Back when there had been a gold boom, there was talk about how gold is the only "real" currency, along with maybe silver or others. The idea is that gold retains its own valye on its own, and paper currency is merely bubble driven? The impression I have is that gold was somehow immune to bubbles, because of its limited quantities, and that alone was sufficient to make it retain value.
Well, I see this...
http://money.cnn.com/2013/04/15/investing/gold-prices-china/index.html?hpt=hp_t3
There is currently a selling off of gold and the price is plumeting. It seems, based on this, that gold itself can be subject to bubbles. I don't see really a strong need for gold, unless it is in the tech industry, so it seems to me, its price is as affected by bubbles as anything else.
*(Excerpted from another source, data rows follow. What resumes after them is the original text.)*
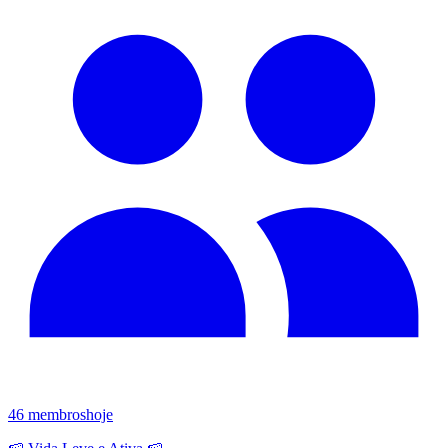
46
membros
hoje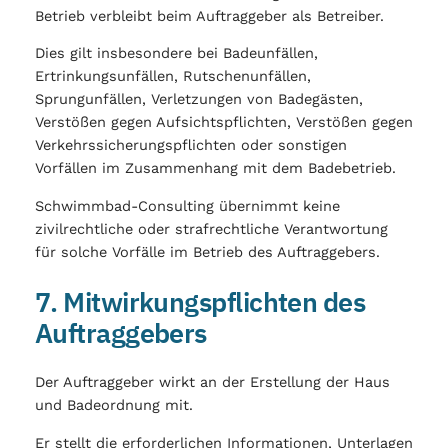
Betrieb verbleibt beim Auftraggeber als Betreiber.
Dies gilt insbesondere bei Badeunfällen,
Ertrinkungsunfällen, Rutschenunfällen,
Sprungunfällen, Verletzungen von Badegästen,
Verstößen gegen Aufsichtspflichten, Verstößen gegen
Verkehrssicherungspflichten oder sonstigen
Vorfällen im Zusammenhang mit dem Badebetrieb.
Schwimmbad-Consulting übernimmt keine
zivilrechtliche oder strafrechtliche Verantwortung
für solche Vorfälle im Betrieb des Auftraggebers.
7. Mitwirkungspflichten des
Auftraggebers
Der Auftraggeber wirkt an der Erstellung der Haus
und Badeordnung mit.
Er stellt die erforderlichen Informationen, Unterlagen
In this, I am not saying that just mindlessly printing currency and flooding the market with it, is good, nor can you keep borrowing indefinitely. Just that it seems like just telling people to "buy gold" isn't really a lock for anything, since there isn't much practical use for gold. I can see productive land being of value though, as in transferable skills and tools of production, and even raw materials (say water), but gold?
So, what exactly, outside of prettiness and scarcity (and uses in some high tech arries) is supposed to make gold this slam dunk of security to retain value? Heck, there is only one of me. That doesn't mean that I owning me means that you are insured of retaining your value against inflation.